Die getrennte Einreichung gilt nicht für Anlagen gemäß § 9 Abs. 1
Satz 2 und § 14 BeurkG.

  • Bei der Herstellung der zu übersendenden Dateien ist einerseits auf eine möglichst geringe Größe, anderseits auf die Lesbarkeit der Dateien zu achten. Die Dateigröße wird u.a. durch Einstellung der Scanner-Auflösung (regelmäßig sind 200 oder 300 dpi ausreichend) und durch die Wahl der richtigen Scanner-Einstellung (schwarz-weiß, nicht Grautöne) gesteuert. Geringe Dateigrößen verkürzen die Übersendungs- sowie die Beauskunftungsdauer. Aufgrund zu schwacher oder unscharfer Schrift nicht oder nur äußerst schwer lesbare Texte werden per Zwischenverfügung beanstandet.
  • Um sicherzustellen, dass die eingereichten Dokumente in den elektronisch geführten öffentlichen Registern in einer inhaltlich unveränderten Form abgelegt und zur Beauskunftung bereitgestellt werden können, sollten Einreichungen in unveränderbarer Form in den Formaten PDF oder TIFF erfolgen.
  • Anmeldungsschreiben und die hiermit eingereichten notariell zu beurkundenden oder zu beglaubigenden Dokumente sind (einzeln) qualifiziert zu signieren. Dies ist Voraussetzung für eine rechtswirksame Anmeldung (vgl. § 12 HGB; § 39a BeurkG) und wird bei Nichtbeachtung beanstandet. Neben der Anmeldung selbst sind von dem Erfordernis einer qualifizierten Einzelsignatur insbesondere Gründungsurkunden bei Kapitalgesellschaften (§ 37 Abs. 4 Nr. 1 AktG, § 8 Abs. 1 Nr. 1 GmbHG) und Niederschriften über beurkundungspflichtige Gesellschafterversammlungen (etwa bei § 53 Abs. 2 GmbHG) erfasst. Die Signatur der Gesamtnachricht kann die Einzelsignatur nicht ersetzen.
  • Das Erstellungsdatum der eingereichten Dokumente wird in den gesetzlich vorgesehenen Fällen technisch ausgelesen und bei der Beauskunftung im Internet verwendet. Es wird daher gebeten, dessen Richtigkeit vor Versand zu überprüfen.

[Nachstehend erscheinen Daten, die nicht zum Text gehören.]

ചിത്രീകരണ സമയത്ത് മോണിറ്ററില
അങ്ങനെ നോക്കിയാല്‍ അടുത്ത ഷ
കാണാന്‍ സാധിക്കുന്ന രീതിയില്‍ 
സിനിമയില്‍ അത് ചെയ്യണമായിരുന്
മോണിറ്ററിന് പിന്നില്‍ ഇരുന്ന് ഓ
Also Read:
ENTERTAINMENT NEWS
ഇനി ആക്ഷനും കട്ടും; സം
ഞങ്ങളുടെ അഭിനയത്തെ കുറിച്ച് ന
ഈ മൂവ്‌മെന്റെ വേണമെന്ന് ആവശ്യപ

Das Datum der Übersendung ist für diese Dokumente nicht relevant.
  • Bei dem offen zu legenden Jahresabschluss handelt es sich um ein ganzheitliches Dokument. Nach den Vorschriften des HGB sowie § 9 HRV sind die elektronisch eingereichten und zur Beauskunftung freizugebenden Dokumente nach der Art des Dokuments abrufbar zu halten. Ein mehrseitiger Jahresabschluss ist daher nicht in mehreren Dateien, sondern als eine Datei einzureichen. Gleiches gilt für die Gesellschafterliste.
  • Falls Unterlagen zu einer Anmeldung durch den Notar nachgereicht werden müssen, sind die Dokumente als Nachricht z. B. mit dem Programm Xnotar (Anmeldefall »Sonstige Anmeldung/Mitteilung«) einzureichen, um die fehlerfreie Übernahme der Dokumente und Daten in das Fachverfahren RegisSTAR sicherzustellen.